The MacArthur Foundation, a U.S. non-profit organization known for awarding “genius grants” to exceptionally creative people, is closing its Moscow office after almost a quarter century after Russian lawmakers branded it a threat to the country.

The Chicago-based fund said that it was forced to end its presence in Russia after the Federation Council, the upper house of parliament, included it on a “patriotic stop-list” of groups recommended for designation as “undesirable” by the government. The action followed a series of laws targeting foreign-funded non-government organizations.

The measures “make it clear that the Russian government regards MacArthur’s continued presence as unwelcome,” the foundation’s president Julia Stasch said in a website statement on Wednesday. “Contrary to the premise underlying the Federation Council’s vote, our activities in Russia, at all times, have been to further charitable purposes and benefit Russian citizens and society.”

As Russia struggles with its first recession in six years, the Kremlin is accelerating a clampdown on civil society that began after nationwide political protests against Vladimir Putin in 2011 and 2012, the biggest since he was first elected president in 2000. The Kremlin has accused the U.S. and Europe of using NGOs to fund uprisings in former Soviet allies, including Ukraine.

Hostility, Fear

Since Putin’s return to the presidency in 2012 elections, the state has required groups that accept financing from abroad to register as “foreign agents” and subjected them to harsher regulation.

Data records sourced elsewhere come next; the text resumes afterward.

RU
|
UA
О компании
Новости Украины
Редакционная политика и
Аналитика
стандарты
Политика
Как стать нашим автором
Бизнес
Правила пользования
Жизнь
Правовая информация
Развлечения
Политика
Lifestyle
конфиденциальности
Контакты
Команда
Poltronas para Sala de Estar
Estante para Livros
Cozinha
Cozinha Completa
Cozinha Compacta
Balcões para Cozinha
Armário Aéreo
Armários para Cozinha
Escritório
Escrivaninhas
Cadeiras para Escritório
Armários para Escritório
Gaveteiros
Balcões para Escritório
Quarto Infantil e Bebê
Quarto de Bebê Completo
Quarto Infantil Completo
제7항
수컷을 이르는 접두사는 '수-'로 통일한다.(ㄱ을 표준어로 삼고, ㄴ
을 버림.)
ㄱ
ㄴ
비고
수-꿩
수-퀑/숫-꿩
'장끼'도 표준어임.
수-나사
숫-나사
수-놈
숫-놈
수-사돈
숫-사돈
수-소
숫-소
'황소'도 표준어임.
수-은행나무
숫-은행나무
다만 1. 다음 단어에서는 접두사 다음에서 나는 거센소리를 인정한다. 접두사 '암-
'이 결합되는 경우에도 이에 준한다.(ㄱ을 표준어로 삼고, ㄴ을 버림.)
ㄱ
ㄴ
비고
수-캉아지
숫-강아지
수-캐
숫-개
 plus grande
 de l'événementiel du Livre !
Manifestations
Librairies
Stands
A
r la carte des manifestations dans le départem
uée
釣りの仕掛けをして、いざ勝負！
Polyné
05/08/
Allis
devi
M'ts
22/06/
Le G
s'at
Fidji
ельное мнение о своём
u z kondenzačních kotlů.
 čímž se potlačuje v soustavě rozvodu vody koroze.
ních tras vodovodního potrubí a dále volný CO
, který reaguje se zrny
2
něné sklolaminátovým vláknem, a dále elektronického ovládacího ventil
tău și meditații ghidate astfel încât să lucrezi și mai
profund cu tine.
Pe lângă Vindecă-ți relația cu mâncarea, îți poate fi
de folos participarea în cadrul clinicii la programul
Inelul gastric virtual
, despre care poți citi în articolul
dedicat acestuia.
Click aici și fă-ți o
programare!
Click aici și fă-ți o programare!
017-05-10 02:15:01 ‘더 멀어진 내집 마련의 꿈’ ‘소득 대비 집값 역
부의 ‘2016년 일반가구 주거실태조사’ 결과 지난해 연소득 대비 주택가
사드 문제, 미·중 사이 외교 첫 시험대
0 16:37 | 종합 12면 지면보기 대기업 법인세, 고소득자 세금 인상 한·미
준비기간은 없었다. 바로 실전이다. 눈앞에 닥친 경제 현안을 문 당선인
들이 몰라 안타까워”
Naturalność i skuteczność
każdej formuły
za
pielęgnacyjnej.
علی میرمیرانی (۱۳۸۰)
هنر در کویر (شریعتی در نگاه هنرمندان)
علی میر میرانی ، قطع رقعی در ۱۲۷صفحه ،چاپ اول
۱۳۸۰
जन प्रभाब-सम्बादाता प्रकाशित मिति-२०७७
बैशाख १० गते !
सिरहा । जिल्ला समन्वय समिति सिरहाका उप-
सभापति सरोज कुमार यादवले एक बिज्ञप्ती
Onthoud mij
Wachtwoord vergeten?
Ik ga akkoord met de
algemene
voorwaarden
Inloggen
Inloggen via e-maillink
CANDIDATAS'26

The Federation Council voted on July 8 to send its blacklist of 12 foreign NGOs to Russia’s prosecutor general, the Foreign Ministry and the Justice Ministry, asking them to label as “undesirable” the organizations that include George Soros’ Open Society Foundations and the National Endowment for Democracy.

In May, a law came into effect that allows prosecutors to deem foreign NGOs as “undesirable” if they “threaten Russia’s constitutional order, defense potential or security.” Such organizations lose rights to publish media materials, organize rallies and use local bank accounts.

The MacArthur Foundation’s departure “shows that we have hit the target because this organization, without waiting for any official decisions by the Russian authorities, has decided to close and did not even try to defend its reputation as a non- politicized structure,” Konstantin Kosachyov, head of the Federation Council’s international affairs committee, said on Wednesday, according to the Interfax news service.

The stop list is “an important part of the witch hunt against critics of the government by creating a climate of hostility, fear and suspicion,” Tanya Lokshina, Human Rights Watch’s Russia program director, said on the group’s website.

Since 1992, the MacArthur Foundation has distributed more than $173 million in grants in Russia to promote higher education, human rights and limit proliferation of weapons, it said. The foundation provides 20 to 30 people worldwide with “genius grants” each year under its MacArthur Fellows program.